[Information Boundary: Start]

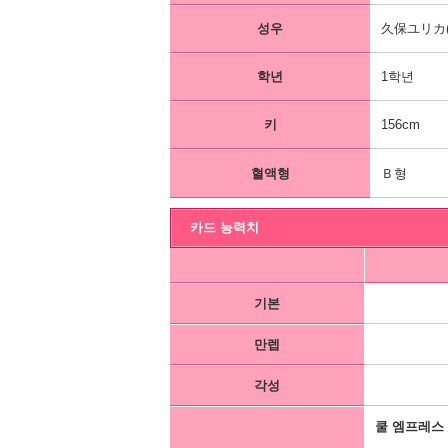
성우
久保ユリカ(
학년
1학년
키
156cm
혈액형
Ｂ형
카드 능력치
기본
만렙
각성
쿨 엠프레스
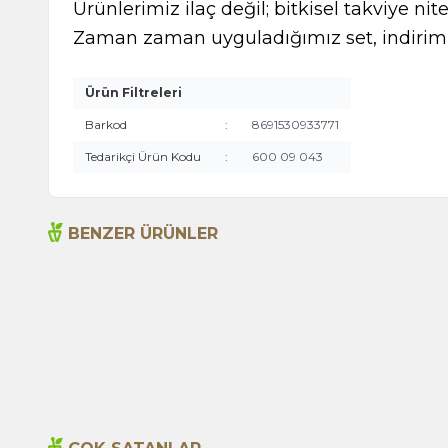
Ürünlerimiz ilaç değil; bitkisel takviye nite
Zaman zaman uyguladığımız set, indirimli
Ürün Filtreleri
Barkod
:
8691530933771
Tedarikçi Ürün Kodu
:
600 09 043
BENZER ÜRÜNLER
Çam Balı 250g
599,00
TL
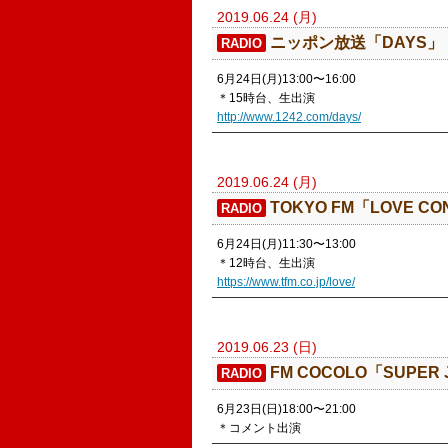
2019.06.24 (月)
​ニッポン放送「DAYS」
RADIO
6月24日(月)13:00〜16:00
＊15時台、生出演
http://www.1242.com/days/
2019.06.24 (月)
​TOKYO FM「LOVE CO
RADIO
6月24日(月)11:30〜13:00
＊12時台、生出演
https://www.tfm.co.jp/love/
2019.06.23 (日)
FM COCOLO「SUPER J
RADIO
6月23日(日)18:00〜21:00
＊コメント出演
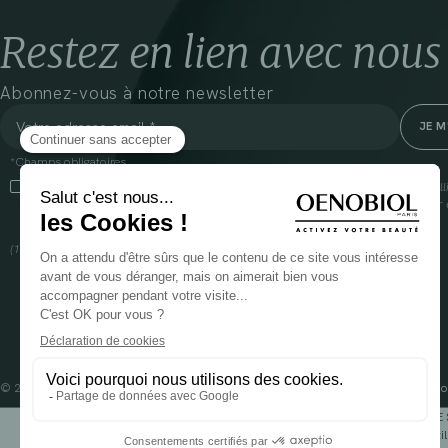
Restez en lien avec nous
Abonnez-vous à notre newsletter
*Champs obligatoires
En cliquant sur cette case, j’accepte que Cooper(1) traite les données recueil
communiquer des informations commerciales sur ses produits et offres. Pour e
gestion de vos données et vos droits, rendez-vous
ici
(1) Coopération pharmaceutique Française, RCS Melun 399 227 636
© 2024 OENOBIOL PARIS
Mentions légales
Conditions Générales d’Utilisation
Po
POUR VOTRE 
Les complément alimentaires doivent être utili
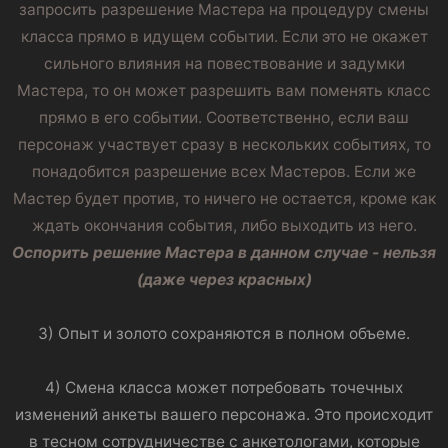
запросить разрешение Мастера на процедуру смены
класса прямо в идущем событии. Если это не окажет
сильного влияния на повествование и задумки
Мастера, то он может разрешить вам поменять класс
прямо в его событии. Соответственно, если ваш
персонаж участвует сразу в нескольких событиях, то
понадобится разрешение всех Мастеров. Если же
Мастер будет против, то ничего не остается, кроме как
ждать окончания события, либо выходить из него.
Оспорить решение Мастера в данном случае - нельзя
(даже через красных)
3) Опыт и золото сохраняются в полном объеме.
4) Смена класса может потребовать точечных
изменений анкеты вашего персонажа. Это происходит
в тесном сотрудничестве с анкетологами, которые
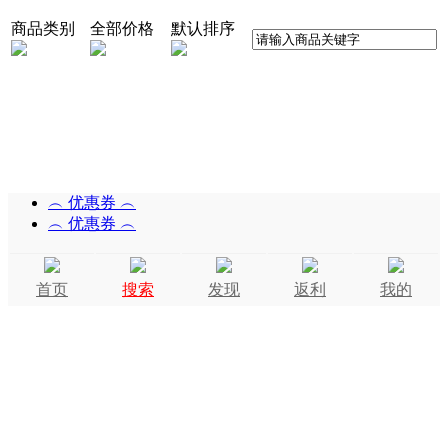
商品类别
全部价格
默认排序
︵ 优惠券 ︵
︵ 优惠券 ︵
首页
搜索
发现
返利
我的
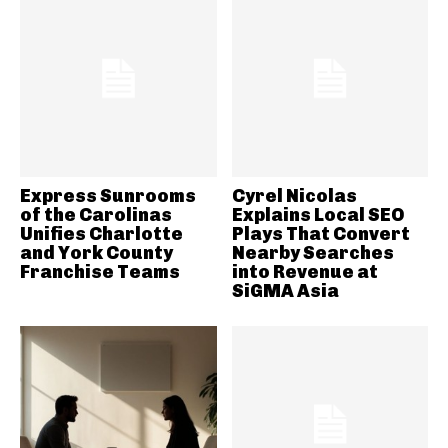
Express Sunrooms
Cyrel Nicolas
of the Carolinas
Explains Local SEO
Unifies Charlotte
Plays That Convert
and York County
Nearby Searches
Franchise Teams
into Revenue at
SiGMA Asia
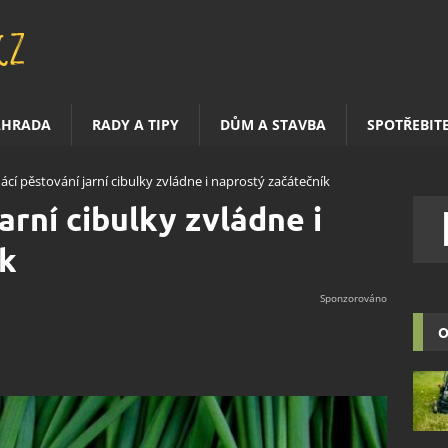
AHRADA
RADY A TIPY
DŮM A STAVBA
SPOTŘEBIT
cí pěstování jarní cibulky zvládne i naprostý začátečník
arní cibulky zvládne i
ík
O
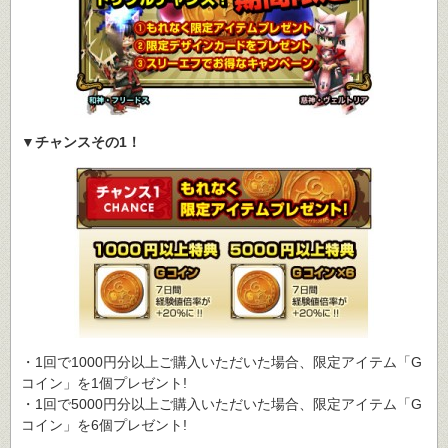
▼チャンスその1！
・1回で1000円分以上ご購入いただいた場合、限定アイテム「G
コイン」を1個プレゼント!
・1回で5000円分以上ご購入いただいた場合、限定アイテム「G
コイン」を6個プレゼント!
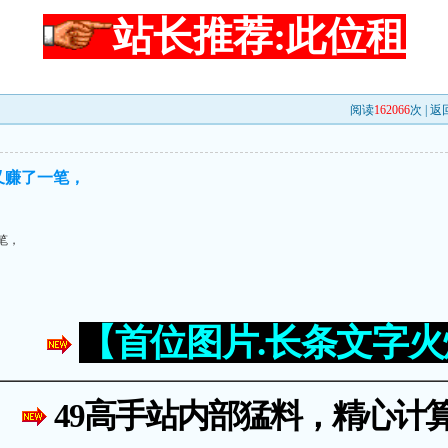
站长推荐:此位租
阅读
162066
次 |
返
又赚了一笔，
笔，
【首位图片.长条文字
49高手站内部猛料，精心计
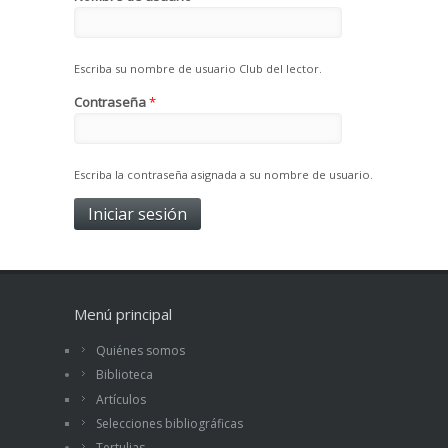
Escriba su nombre de usuario Club del lector.
Contraseña
*
Escriba la contraseña asignada a su nombre de usuario.
Menú principal
Quiénes somos
Biblioteca
Artículos
Selecciones bibliográficas
Tertulias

[Information Boundary: End]

About this task — Pictures are to be dropped; the lines from the start of the entries above through the line with "Mentions légales" are to be given again verbatim.

Your response —
성우
久保ユリカ(
학년
1학년
키
156cm
혈액형
Ｂ형
카드 능력치
기본
만렙
각성
쿨 엠프레스
Ürünlerimiz ilaç değil; bitkisel takviye nite
Zaman zaman uyguladığımız set, indirimli
Ürün Filtreleri
Barkod
:
8691530933771
Tedarikçi Ürün Kodu
:
600 09 043
BENZER ÜRÜNLER
Çam Balı 250g
599,00
TL
2019.06.24 (月)
​ニッポン放送「DAYS」
RADIO
6月24日(月)13:00〜16:00
＊15時台、生出演
http://www.1242.com/days/
2019.06.24 (月)
​TOKYO FM「LOVE CO
RADIO
6月24日(月)11:30〜13:00
＊12時台、生出演
https://www.tfm.co.jp/love/
2019.06.23 (日)
FM COCOLO「SUPER J
RADIO
6月23日(日)18:00〜21:00
＊コメント出演
Restez en lien avec nous
Abonnez-vous à notre newsletter
*Champs obligatoires
En cliquant sur cette case, j’accepte que Cooper(1) traite les données recueil
communiquer des informations commerciales sur ses produits et offres. Pour e
gestion de vos données et vos droits, rendez-vous
ici
(1) Coopération pharmaceutique Française, RCS Melun 399 227 636
© 2024 OENOBIOL PARIS
Mentions légales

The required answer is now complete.